Making Your Resolutions Last: Recipes and Resources from Oh My Veggies
By Kiersten | Last Updated: January 13, 2015
It’s mid-January, so by this time, we’ve burned ourselves out on all the cleanses and detoxes and vows to never even look at a carb ever again. Those aren’t real resolutions! Now it’s time to get to the nitty-gritty and make some lifestyle changes that will stick. These four resolutions, from eating more veggies to cooking at home more often, are completely achievable in the long-term, especially with resources and recipe ideas from Oh My Veggies to get you started.
Eat More Vegetables
Is this ever not a good idea? Most of us can stand to do a little bit better in the veggie eating department — it was one of the 5 simple ways to be healthier in the New Year that Katie wrote about last week. Here are some ideas to get you started on this goal:
Judging by your comments and by a reader survey we did a while back, most of you aren’t strict vegetarians, but you’re looking to cut back on the amount of meat you eat. Maybe this year, you’re looking to take the plunge into cutting meat out of your diet entirely. We can help!
Learn to create some of your favorite restaurant dishes at home, minus the meat. Like Indian food? Try our Tofu Vindaloo. Missing Thai food now that you don’t eat fish sauce? We’ve got a Veggie Pad Thai recipe that’s fish sauce-free. And Chinese takeout is no match for our meatless General Tso’s Veggie Bowl.

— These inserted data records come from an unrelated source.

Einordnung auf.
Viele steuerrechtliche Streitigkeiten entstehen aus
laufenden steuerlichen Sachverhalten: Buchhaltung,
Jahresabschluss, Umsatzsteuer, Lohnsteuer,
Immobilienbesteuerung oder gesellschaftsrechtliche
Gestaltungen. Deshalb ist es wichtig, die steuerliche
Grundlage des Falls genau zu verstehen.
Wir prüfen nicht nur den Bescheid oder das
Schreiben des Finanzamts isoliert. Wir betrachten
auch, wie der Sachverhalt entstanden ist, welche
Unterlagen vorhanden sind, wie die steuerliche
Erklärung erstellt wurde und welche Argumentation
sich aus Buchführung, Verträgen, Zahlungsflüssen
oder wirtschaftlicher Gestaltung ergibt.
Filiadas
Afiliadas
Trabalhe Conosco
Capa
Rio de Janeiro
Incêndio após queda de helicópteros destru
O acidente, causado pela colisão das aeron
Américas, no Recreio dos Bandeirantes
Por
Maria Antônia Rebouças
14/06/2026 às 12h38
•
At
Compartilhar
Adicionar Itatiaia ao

Don’t rely too much on convenience foods, but don’t rule them out entirely either — they can be a great time saver when you need them and there are some healthier, less-processed options out there. Here are my favorite frozen veggie burgers.
“I would go vegetarian, but: bacon.” Sound familiar? While there are bacon substitutes on the market (we love bacon tempeh and seitan), you can make your own with coconut flakes! Use it in this Strawberry Salad or on our Chocolate Coconut Bacon Doughnuts.

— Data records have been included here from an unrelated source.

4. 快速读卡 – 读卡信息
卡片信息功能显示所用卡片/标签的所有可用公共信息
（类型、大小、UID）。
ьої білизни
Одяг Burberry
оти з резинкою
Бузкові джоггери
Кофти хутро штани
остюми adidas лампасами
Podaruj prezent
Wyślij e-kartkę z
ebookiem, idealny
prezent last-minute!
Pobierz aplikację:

Why more protein? And how much should you eat? We’ve got a whole post with questions and answers about protein and vegetarian diets. A lot of people wonder about how vegetarians get enough protein, but the good news is, there are lots of meatless sources of protein out there — but you do have to be mindful that you’re eating at least some of them daily! Here’s how:
Incorporate a few different sources of protein in the same dish. These Peanutty Quinoa Bowls have peanut butter, quinoa and tofu in them; this Cuban Fried Quinoa includes quinoa, smoky tempeh and black beans.

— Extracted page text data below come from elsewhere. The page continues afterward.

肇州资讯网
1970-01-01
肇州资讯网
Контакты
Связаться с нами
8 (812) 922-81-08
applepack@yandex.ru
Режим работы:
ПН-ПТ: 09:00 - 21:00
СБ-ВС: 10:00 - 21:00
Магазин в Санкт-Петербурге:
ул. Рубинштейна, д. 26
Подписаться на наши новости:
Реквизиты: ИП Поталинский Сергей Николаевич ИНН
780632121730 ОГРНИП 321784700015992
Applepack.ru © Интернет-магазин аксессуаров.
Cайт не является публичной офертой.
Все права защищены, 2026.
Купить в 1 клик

Incorporate some protein into your snacks too. Fresh veggies with Basil White Bean Dip or Edamame Hummus, a handful of nuts or an apple with a few slices of cheddar are all satisfying snacks with a healthy amount of protein.
When you cook your own meals, you know what’s in your food and you have the added bonus of saving money. So why wouldn’t you cook at home? Well, there’s the time factor — no one wants to spend hours cooking after work! And maybe you’re not the most confident cook yet and you want to find recipes that are easy to make, without a lot of steps or ingredients. Here are some ideas:
Meal planning is probably the best way to keep yourself in check when it comes to cooking at home — if you have all the ingredients for a recipe sitting in the fridge, you can’t let them go to waste! If you don’t want to commit to a paid meal planning service, we post free vegetarian meal plans every Friday.
If you don’t want to dedicate time to freezer cooking, think about freezing your leftovers or doubling recipes and freezing half for later. You’re already cooking anyway, right? Double up on these Broccoli Parmesan Meatballs and have them on hand for your next Spaghetti Night, or freeze the leftovers of these Veggie & Tempeh Sloppy Joes for when you’re too tired to cook.
If you don’t have room in the freezer, try some make-ahead meals — you’ll assemble them in advance, pop them in the fridge and cook them later. Here are 20 make-ahead meatless dinners.
Related to that last point — look for recipes with 5 ingredients or less! Yes, they do exist and fewer ingredients means shorter prep time and less time spent in the grocery store. Last year we posted a month-long list of 5-ingredient vegetarian dinners.
Or hey, don’t cook at all! That’s an option too. We also have a list of 20 no-cook vegetarian meals for those times when you just don’t want to turn on the oven. It’s okay, we’ve all been there.